Trained on the public sample of CYB010, 21,896 per-event records:

| Phase | Events | Class share |
|---|---:|---:|
| `benign_background` | 12,448 | 56.9% |
| `exfiltration_or_impact` | 6,205 | 28.3% |
| `initial_access` | 1,674 | 7.6% |
| `lateral_movement` | 968 | 4.4% |
| `persistence_establishment` | 601 | 2.7% |

### Group-aware split by incident_id

500 incidents × ~44 events each. Events from the same incident share
host, threat actor, and phase trajectory — so train/test contamination
is a real risk with random splitting. The baseline uses
**GroupShuffleSplit** on `incident_id` (nested 70/15/15):

| Fold | Events | Incidents |
|---|---:|---:|
| Train | 14,697 | ~350 |
| Validation | 3,473 | ~75 |
| Test | 3,726 | ~75 |

All 10 multi-seed evaluations yielded all 5 classes in the test fold.
Class imbalance is addressed with `class_weight='balanced'` (XGBoost
`sample_weight`) and weighted cross-entropy (MLP).

## Feature pipeline

The bundled `feature_engineering.py` is the canonical recipe. 87
features survive after encoding, drawn from:

- **Per-event numeric** (5): `source_port`, `dest_port`,
  `cvss_score_analogue`, `label_log_tampered`, `label_false_positive`
- **Per-event categorical** (3, one-hot): `event_class` (12 values),
  `log_source_type` (8 values), `severity_level` (5 values)
- **Host features** (joined from `host_inventory.csv`): 3 numeric +
  7 categorical (os_type, host_role, network_segment, defender_posture,
  criticality_rating, cloud_provider, siem_platform)
- **Engineered** (9): `hour_of_day`, `is_off_hours`, `is_weekend`,
  `log_cvss`, `is_high_cvss`, `is_well_known_port`, `is_dynamic_port`,
  `is_outbound_web`, `risk_composite`

### Partial-oracle features kept as legitimate observables

`event_class` (max purity 0.87, mean 0.72 across phases) is the
strongest non-oracle feature. C2 beacon traffic (`event_class =
network_flow`) is 65% exfiltration phase but also 29% benign and 6%
other phases — real overlap, not deterministic encoding. Kept.

`severity_level` and `cvss_score_analogue` correlate strongly with
phase (high-severity events skew toward exfil and initial_access) but
with substantial overlap. Kept.

`label_log_tampered` is a real observable — APTs tamper more than
script_kiddies — but is not phase-deterministic. Kept.

## Evaluation

### Test-set metrics, seed 42 (n = 3,726 events from ~75 test incidents)

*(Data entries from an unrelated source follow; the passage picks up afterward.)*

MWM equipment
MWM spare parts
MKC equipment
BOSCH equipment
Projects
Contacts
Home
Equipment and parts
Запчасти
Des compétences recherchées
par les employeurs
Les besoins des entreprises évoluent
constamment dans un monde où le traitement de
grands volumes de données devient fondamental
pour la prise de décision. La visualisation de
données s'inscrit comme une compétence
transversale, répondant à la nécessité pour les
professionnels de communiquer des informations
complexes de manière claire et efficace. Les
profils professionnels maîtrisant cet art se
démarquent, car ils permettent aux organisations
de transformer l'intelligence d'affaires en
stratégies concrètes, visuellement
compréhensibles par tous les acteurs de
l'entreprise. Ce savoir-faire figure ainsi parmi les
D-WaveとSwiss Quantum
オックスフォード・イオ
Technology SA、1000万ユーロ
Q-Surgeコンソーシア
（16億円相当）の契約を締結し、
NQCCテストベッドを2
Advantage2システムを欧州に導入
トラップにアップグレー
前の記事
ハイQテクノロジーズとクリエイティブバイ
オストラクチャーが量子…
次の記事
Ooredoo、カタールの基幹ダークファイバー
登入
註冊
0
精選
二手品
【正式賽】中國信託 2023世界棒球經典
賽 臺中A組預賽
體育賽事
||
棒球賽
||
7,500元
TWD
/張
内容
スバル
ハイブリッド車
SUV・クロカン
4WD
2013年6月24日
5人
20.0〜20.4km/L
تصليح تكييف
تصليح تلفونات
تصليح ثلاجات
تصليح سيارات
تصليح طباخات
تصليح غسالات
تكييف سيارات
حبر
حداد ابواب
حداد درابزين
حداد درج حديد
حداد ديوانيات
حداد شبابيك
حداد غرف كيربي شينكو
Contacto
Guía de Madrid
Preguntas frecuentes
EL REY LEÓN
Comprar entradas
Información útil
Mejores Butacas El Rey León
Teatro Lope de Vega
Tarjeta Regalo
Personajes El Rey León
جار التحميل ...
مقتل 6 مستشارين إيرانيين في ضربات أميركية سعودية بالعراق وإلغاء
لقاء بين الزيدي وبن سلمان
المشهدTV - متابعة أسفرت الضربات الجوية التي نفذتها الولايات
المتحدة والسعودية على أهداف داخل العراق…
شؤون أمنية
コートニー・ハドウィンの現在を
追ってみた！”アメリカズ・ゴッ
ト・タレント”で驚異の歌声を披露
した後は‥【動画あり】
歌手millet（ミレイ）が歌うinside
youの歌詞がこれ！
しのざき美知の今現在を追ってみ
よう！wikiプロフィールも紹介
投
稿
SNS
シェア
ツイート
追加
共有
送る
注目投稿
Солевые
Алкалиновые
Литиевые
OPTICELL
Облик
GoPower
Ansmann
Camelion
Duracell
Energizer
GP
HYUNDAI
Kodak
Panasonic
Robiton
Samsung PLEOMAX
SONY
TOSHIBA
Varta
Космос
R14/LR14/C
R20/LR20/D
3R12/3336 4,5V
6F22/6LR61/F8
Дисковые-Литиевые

**XGBoost** (the published `model_xgb.json` artifact)

| Metric | Value |
|---|---:|
| Macro ROC-AUC (OvR) | **0.9904** |
| Accuracy | **0.9493** |
| Macro-F1 | 0.7781 |
| Weighted-F1 | 0.9478 |

**MLP** (the published `model_mlp.safetensors` artifact)

| Metric | Value |
|---|---:|
| Macro ROC-AUC (OvR) | **0.9861** |
| Accuracy | **0.9412** |
| Macro-F1 | 0.7534 |
| Weighted-F1 | 0.9396 |

XGBoost slightly outperforms MLP on this task (acc 0.949 vs 0.941,
macro-F1 0.778 vs 0.753). The gap is consistent across seeds.

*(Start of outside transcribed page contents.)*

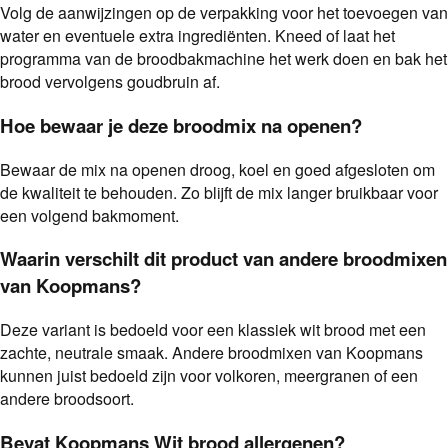
Volg de aanwijzingen op de verpakking voor het toevoegen van
water en eventuele extra ingrediënten. Kneed of laat het
programma van de broodbakmachine het werk doen en bak het
brood vervolgens goudbruin af.
Hoe bewaar je deze broodmix na openen?
Bewaar de mix na openen droog, koel en goed afgesloten om
de kwaliteit te behouden. Zo blijft de mix langer bruikbaar voor
een volgend bakmoment.
Waarin verschilt dit product van andere broodmixen
van Koopmans?
Deze variant is bedoeld voor een klassiek wit brood met een
zachte, neutrale smaak. Andere broodmixen van Koopmans
kunnen juist bedoeld zijn voor volkoren, meergranen of een
andere broodsoort.
Bevat Koopmans Wit brood allergenen?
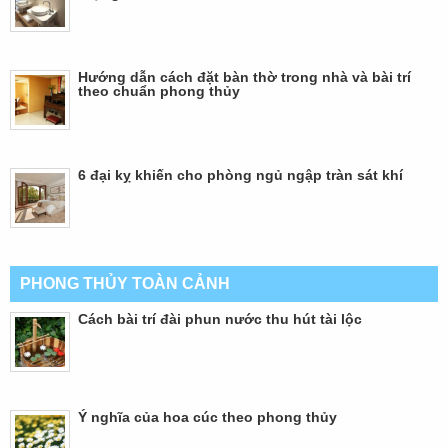
Hướng dẫn cách đặt bàn thờ trong nhà và bài trí
theo chuẩn phong thủy
6 đại kỵ khiến cho phòng ngủ ngập tràn sát khí
PHONG THỦY TOÀN CẢNH
Cách bài trí đài phun nước thu hút tài lộc
Ý nghĩa của hoa cúc theo phong thủy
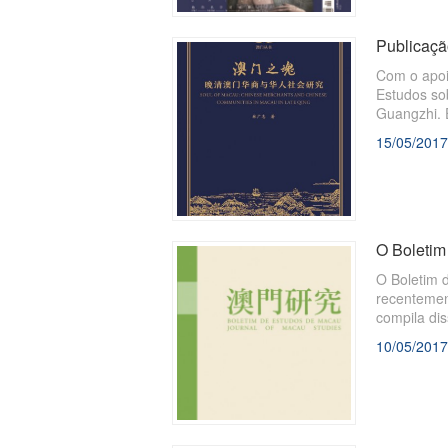
Publicaçã
Com o apoi
Estudos sob
Guangzhi. E
em Macau.
15/05/2017
O Boletim
O Boletim 
recentemen
compila dis
sentido de
10/05/2017
desenvol...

### Multi-seed robustness (XGBoost, 10 seeds)

| Metric | Mean | Std | Min | Max |
|---|---:|---:|---:|---:|
| Accuracy | 0.936 | 0.007 | 0.923 | 0.949 |
| Macro-F1 | 0.759 | 0.015 | 0.741 | 0.781 |
| Macro ROC-AUC OvR | 0.988 | 0.001 | 0.986 | 0.990 |

**Tightest ROC-AUC std in the catalog** (0.001). All 10 seeds yielded
all 5 classes in the test fold. Full per-seed results in
[`multi_seed_results.json`](./multi_seed_results.json).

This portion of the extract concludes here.